Cela fait quatre mois que deux explosions ont ravagé le port et une partie de la ville de Beyrouth au Liban. Et il y a six jours, le premier ministre Hassan Diab et trois ex-ministres ont été inculpés, accusés de négligence dans le stockage du nitrate d’ammonium dans le port de la ville. Pour l’heure, le chantier est au point mort.
Depuis plusieurs mois, des bénévoles, des humanitaires et même l’armée se mobilisent pour nettoyer les dégâts. Plus récemment, un plan dit "de réforme, de relèvement et de reconstruction" a été conçu par l'Union européenne, les Nations unies et la Banque mondiale. Il chiffre à 2 milliards 500 millions de dollars la somme nécessaire pour tout reconstruire. Mais le déblocage de ces fonds se fera à une condition : que le gouvernement engage de réelles réformes pour en finir avec la corruption, en créant notamment un nouveau gouvernement.
Rien n’avance pour l’heure et la reconstruction de Beyrouth est au point mort. Sans l’implication de l’État, il n’y a pas de direction fixée. "Il est très clair que le gouvernement libanais ne fait rien car il n’a pas d’argent et attend de l’argent de la communauté internationale", explique Éric Verdeil, professeur de géographie à Sciences Po et spécialiste du Liban.
Les explosions dans le port ont fait près de 200 morts et blessé environ 6500 personnes. Le souffle de ces explosions de nitrate d’ammonium ont bien sûr dévasté les habitations jusqu’à dix kilomètres à la ronde. Il faudra sûrement réfléchir à un plan d’urbanisme global. Sans action du gouvernement, les Beyrouthins risquent d’attendre longtemps avant que le quartier renaisse. "On peut craindre qu’en l’absence de décision que des appartements restent vides, que les immeubles soient abandonnés et deviennent des ruines", s’inquiète Éric Verdeil.

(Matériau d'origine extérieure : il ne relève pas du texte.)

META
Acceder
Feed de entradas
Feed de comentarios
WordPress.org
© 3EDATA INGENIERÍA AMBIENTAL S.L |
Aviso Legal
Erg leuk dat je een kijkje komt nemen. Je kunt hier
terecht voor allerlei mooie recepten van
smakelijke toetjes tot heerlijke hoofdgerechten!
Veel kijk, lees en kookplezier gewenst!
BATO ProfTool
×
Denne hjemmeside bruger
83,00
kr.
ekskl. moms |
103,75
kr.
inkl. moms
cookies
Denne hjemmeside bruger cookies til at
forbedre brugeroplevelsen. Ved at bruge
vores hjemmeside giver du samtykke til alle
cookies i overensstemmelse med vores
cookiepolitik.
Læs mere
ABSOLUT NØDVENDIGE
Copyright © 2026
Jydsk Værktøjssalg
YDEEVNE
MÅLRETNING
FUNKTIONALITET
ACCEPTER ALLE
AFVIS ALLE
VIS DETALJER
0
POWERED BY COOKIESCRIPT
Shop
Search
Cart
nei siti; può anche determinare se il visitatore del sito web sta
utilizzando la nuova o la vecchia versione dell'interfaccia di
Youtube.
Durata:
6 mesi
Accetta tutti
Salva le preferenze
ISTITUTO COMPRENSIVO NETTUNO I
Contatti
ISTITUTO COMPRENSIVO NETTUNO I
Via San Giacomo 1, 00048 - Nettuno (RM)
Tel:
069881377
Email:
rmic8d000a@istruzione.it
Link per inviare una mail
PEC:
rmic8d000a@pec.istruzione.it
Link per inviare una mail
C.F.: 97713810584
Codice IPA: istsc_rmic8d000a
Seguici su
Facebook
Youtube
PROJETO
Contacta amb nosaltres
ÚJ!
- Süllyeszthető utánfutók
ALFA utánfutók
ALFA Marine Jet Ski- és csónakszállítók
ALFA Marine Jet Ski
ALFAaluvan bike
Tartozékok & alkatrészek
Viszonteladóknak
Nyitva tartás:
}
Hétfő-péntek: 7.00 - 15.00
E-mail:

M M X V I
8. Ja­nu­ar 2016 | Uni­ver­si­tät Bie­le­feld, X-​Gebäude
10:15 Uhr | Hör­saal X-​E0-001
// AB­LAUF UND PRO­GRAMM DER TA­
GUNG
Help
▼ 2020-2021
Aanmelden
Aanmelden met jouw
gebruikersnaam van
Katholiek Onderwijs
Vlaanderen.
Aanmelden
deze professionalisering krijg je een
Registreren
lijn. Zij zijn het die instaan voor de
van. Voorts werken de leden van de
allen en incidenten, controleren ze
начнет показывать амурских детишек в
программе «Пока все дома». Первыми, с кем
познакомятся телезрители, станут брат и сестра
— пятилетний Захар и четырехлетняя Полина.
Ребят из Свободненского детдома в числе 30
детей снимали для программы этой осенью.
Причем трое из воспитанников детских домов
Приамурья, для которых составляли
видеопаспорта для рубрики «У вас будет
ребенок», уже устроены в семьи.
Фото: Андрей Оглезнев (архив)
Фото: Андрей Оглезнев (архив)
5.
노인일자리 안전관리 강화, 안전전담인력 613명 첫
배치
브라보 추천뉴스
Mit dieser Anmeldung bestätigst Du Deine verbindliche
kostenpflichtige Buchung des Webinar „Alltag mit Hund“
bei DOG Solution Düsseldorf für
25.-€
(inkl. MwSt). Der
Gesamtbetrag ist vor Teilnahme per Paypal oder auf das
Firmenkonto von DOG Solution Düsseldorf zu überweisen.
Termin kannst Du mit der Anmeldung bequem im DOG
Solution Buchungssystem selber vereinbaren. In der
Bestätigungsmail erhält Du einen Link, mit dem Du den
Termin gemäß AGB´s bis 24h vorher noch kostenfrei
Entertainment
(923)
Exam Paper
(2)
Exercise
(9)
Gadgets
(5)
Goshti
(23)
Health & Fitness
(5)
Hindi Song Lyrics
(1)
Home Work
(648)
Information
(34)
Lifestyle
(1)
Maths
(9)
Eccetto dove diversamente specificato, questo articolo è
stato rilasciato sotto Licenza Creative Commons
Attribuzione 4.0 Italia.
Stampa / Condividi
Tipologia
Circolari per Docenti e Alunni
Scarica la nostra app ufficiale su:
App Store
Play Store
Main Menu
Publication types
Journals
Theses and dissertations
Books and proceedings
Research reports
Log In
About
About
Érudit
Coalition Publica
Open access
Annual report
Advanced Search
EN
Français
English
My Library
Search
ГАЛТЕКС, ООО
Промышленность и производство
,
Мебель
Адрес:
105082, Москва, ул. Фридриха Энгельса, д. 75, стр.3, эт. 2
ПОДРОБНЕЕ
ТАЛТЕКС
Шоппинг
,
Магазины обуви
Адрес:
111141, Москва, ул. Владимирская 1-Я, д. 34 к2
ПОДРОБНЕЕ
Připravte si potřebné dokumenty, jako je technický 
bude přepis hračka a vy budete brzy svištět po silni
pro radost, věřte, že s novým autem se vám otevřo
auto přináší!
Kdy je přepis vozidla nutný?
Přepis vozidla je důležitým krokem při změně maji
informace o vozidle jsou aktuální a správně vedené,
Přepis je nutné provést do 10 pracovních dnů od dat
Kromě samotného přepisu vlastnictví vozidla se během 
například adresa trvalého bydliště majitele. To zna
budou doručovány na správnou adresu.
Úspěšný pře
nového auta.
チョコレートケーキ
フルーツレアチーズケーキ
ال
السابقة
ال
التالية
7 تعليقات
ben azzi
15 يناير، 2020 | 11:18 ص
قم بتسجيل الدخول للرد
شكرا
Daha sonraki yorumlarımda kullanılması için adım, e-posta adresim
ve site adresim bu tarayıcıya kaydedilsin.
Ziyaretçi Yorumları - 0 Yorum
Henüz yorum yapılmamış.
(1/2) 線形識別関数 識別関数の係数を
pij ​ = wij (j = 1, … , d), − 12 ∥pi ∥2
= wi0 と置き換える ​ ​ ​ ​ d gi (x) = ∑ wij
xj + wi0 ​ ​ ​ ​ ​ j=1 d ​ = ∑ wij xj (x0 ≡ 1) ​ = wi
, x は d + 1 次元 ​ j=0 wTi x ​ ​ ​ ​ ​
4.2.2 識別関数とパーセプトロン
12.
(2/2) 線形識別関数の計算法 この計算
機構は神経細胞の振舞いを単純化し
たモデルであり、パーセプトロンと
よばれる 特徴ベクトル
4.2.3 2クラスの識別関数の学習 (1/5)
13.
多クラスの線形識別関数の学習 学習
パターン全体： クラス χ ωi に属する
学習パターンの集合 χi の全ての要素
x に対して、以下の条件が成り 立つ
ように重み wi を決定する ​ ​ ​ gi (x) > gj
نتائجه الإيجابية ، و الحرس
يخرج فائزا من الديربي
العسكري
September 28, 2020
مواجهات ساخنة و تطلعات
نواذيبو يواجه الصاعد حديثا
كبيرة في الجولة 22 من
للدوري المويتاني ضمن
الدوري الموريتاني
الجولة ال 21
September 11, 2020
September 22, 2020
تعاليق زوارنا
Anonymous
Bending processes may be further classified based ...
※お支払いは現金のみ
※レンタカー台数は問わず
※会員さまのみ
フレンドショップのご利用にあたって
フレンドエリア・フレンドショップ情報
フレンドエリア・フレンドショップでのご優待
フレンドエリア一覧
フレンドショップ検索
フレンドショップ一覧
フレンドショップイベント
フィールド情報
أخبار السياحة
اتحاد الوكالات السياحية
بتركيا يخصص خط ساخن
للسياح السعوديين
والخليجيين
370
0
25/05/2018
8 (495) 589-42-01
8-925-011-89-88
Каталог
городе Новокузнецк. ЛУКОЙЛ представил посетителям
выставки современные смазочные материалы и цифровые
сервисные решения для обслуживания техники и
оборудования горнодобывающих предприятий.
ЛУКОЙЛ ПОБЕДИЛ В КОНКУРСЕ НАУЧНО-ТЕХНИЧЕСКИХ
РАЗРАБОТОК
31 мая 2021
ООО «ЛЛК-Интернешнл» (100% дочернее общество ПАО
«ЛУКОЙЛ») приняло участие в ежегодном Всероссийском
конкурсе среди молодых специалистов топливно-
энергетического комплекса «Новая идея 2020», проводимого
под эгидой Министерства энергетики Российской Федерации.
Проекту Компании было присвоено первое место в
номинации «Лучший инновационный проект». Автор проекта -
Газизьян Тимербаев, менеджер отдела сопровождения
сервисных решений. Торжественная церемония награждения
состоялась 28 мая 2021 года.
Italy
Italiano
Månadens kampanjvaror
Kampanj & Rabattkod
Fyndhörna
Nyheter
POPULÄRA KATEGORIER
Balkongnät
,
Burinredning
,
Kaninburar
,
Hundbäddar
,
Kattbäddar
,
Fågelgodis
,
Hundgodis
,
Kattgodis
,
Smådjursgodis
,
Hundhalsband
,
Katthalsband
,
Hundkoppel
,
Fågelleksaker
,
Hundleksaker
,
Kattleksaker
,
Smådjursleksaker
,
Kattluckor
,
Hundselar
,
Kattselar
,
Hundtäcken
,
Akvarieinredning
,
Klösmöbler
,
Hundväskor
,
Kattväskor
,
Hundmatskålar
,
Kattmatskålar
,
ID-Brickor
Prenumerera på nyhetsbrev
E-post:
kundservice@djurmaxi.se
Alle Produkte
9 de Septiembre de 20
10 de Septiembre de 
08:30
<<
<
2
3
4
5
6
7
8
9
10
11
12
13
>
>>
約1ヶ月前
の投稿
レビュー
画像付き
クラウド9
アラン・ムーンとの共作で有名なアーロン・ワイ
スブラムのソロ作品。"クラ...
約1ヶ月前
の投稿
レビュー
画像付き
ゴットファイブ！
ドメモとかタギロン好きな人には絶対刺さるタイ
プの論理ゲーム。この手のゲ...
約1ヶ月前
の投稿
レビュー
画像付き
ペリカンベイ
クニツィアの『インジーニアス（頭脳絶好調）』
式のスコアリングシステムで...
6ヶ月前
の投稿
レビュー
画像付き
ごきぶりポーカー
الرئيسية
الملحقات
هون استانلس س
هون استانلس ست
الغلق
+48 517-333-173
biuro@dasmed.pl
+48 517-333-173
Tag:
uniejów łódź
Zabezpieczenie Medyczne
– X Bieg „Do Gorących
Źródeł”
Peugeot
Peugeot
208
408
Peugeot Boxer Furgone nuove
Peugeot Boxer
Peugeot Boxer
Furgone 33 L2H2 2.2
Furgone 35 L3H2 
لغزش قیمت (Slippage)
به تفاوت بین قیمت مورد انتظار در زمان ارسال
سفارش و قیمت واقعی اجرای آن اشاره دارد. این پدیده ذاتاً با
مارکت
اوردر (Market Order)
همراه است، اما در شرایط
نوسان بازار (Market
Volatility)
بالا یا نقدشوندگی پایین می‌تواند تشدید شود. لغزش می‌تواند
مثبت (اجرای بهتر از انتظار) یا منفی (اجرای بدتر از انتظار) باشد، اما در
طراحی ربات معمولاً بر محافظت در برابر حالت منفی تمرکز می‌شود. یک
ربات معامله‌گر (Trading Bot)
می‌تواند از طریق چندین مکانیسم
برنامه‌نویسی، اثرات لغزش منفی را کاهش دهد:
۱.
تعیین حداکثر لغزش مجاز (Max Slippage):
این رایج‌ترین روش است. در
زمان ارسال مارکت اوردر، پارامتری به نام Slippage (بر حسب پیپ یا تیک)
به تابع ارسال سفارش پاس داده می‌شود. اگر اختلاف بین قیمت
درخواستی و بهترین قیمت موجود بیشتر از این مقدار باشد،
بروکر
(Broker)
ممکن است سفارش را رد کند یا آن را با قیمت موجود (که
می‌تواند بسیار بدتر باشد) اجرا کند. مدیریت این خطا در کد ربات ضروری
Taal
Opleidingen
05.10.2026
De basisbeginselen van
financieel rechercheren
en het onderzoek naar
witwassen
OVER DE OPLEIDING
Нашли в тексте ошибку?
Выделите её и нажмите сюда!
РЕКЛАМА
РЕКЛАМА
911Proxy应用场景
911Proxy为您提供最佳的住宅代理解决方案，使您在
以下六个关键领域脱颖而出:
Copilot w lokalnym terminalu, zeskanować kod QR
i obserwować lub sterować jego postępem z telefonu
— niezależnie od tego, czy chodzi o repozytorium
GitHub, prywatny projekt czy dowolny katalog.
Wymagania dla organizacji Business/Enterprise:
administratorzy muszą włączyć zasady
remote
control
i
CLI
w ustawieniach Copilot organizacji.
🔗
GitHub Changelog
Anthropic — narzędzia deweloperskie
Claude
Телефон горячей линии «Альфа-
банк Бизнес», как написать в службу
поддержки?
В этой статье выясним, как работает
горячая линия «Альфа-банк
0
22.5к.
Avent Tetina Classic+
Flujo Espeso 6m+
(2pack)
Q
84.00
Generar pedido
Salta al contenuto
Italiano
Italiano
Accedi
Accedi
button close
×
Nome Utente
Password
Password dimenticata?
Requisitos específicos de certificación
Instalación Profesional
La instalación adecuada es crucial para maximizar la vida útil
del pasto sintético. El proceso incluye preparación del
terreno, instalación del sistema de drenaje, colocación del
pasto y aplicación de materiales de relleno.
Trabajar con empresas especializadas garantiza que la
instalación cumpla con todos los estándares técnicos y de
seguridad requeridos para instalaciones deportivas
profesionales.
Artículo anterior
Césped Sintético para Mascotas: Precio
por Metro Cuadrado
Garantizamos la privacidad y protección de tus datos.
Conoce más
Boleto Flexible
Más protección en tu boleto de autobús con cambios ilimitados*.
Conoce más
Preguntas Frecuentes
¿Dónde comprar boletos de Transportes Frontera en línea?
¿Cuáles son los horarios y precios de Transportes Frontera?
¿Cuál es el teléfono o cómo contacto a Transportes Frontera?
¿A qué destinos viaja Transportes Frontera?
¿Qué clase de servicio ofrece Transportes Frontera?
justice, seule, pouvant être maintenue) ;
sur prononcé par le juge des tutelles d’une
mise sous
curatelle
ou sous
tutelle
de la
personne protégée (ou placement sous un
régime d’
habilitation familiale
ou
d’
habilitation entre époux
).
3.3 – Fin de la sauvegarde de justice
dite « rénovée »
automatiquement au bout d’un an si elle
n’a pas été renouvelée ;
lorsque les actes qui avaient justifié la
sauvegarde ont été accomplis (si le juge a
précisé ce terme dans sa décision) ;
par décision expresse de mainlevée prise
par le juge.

La colère contre une classe politique corrompue, au pouvoir depuis les années 1990 est toujours très forte. Il y a six jours, la justice a inculpé des membres du gouvernement dans cette affaire des explosions. Parmi eux, Hassan Diab, le Premier ministre qui a présenté sa démission mais qui continue de gérer les affaires courantes. Lundi 14 décembre, il a d'ailleurs refusé d'être interrogé par le juge en charge de l'affaire. Trois autres ministres doivent eux aussi être entendus.
C’est assez inédit mais pour certains cela ne suffit pas encore car les responsables présumés de cette négligence sont bien plus nombreux, estime Ziad Majed, politologue franco-libanais, qui dénonce aussi la non-indépendance du système judiciaire. "La justice n’est pas indépendante, il y a des considérations politiques et confessionnelles", explique-t-il.
Le système politique basé sur le confessionnalisme est une des causes du blocage politique dans le pays. Chaque communauté se partage proportionnellement le pouvoir et pour décider et même former un gouvernement, il faut qu’il y ait consensus entre les chefs de ces groupes. Mais ce consensus est introuvable, ce qui empêche le pays d’avancer. "Il y a toujours des représentants de communautés qui ne sont pas satisfaits, qui bloquent", regrette Ziad Majed.
Elle peut fixer des conditions, comme le fait de débloquer des fonds seulement si une réforme est engagée. Emmanuel Macron s'était rendu au Liban peu de temps après les explosions. Les autorités lui avaient assuré que des réformes seraient engagées et qu’un nouveau gouvernement verrait le jour. Il n’en est rien. "L’erreur de la démarche française c’est de penser que ce système peut se réformer. Il a conduit à la faillite dans le pays. Quand la France propose une solution qui vise à garder ce même personnel politique, c’est une impasse totale", affirme Agnès Levallois, vice-présidente de l'Institut de Recherche et d'études Méditerranée Moyen-Orient (iReMMO). Emmanuel Macron doit retourner à Beyrouth avant Noël, sa troisième visite après l’explosion.
Dans cette crise il y a donc relativement peu d’issue de secours. Une des pistes envisagées par l'opposition qui se forme au Liban est la création d’un État laïc, pour changer de système et ne plus avoir besoin d'un total consensus pour agir.